MATERIAL FOR THE TASK section start
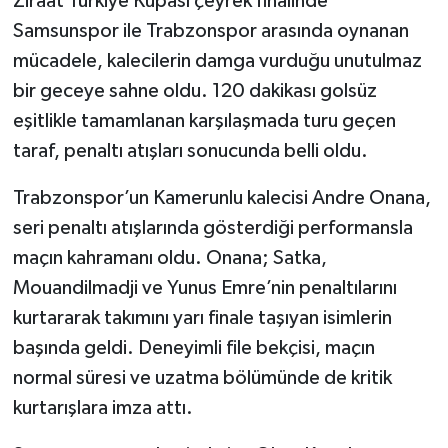
Ziraat Türkiye Kupası çeyrek finalinde
Samsunspor ile Trabzonspor arasında oynanan
Türkiye Basketbol Ligi
mücadele, kalecilerin damga vurduğu unutulmaz
bir geceye sahne oldu. 120 dakikası golsüz
Kadınlar Basketbol Ligi
eşitlikle tamamlanan karşılaşmada turu geçen
Diğer Basketbol Ligleri
taraf, penaltı atışları sonucunda belli oldu.
Trabzonspor’un Kamerunlu kalecisi Andre Onana,
Formula 1
seri penaltı atışlarında gösterdiği performansla
Atletizm
maçın kahramanı oldu. Onana; Satka,
Mouandilmadji ve Yunus Emre’nin penaltılarını
Hentbol
kurtararak takımını yarı finale taşıyan isimlerin
başında geldi. Deneyimli file bekçisi, maçın
At Yarışı
normal süresi ve uzatma bölümünde de kritik
Bisiklet
kurtarışlara imza attı.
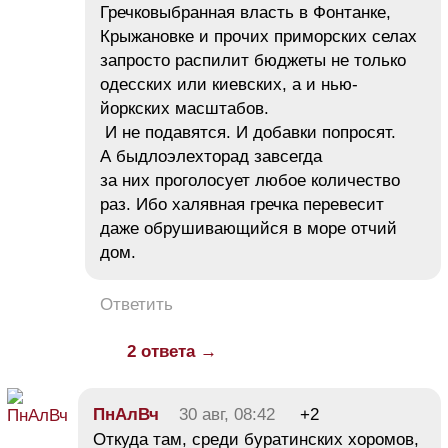
Гречковыбранная власть в Фонтанке,
Крыжановке и прочих приморских селах
запросто распилит бюджеты не только
одесских или киевских, а и нью-
йоркских масштабов.
И не подавятся. И добавки попросят.
А быдлоэлехторад завсегда
за них проголосует любое количество
раз. Ибо халявная гречка перевесит
даже обрушивающийся в море отчий
дом.
Ответить
2 ответа →
ПнАлВч
30 авг, 08:42
+2
Откуда там, среди буратинских хоромов,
MATERIAL FOR THE TASK section end
> INSTRUCTIONS FOR THE TASK: Reproduce the lines above beginning at the line that contains "başında geldi. Deneyimli file bekçisi, maçın" and ending at the line that contains "запросто распилит бюджеты не только". No pictures.

> EXERCISE RESULT:
başında geldi. Deneyimli file bekçisi, maçın
At Yarışı
normal süresi ve uzatma bölümünde de kritik
Bisiklet
kurtarışlara imza attı.
Гречковыбранная власть в Фонтанке,
Крыжановке и прочих приморских селах
запросто распилит бюджеты не только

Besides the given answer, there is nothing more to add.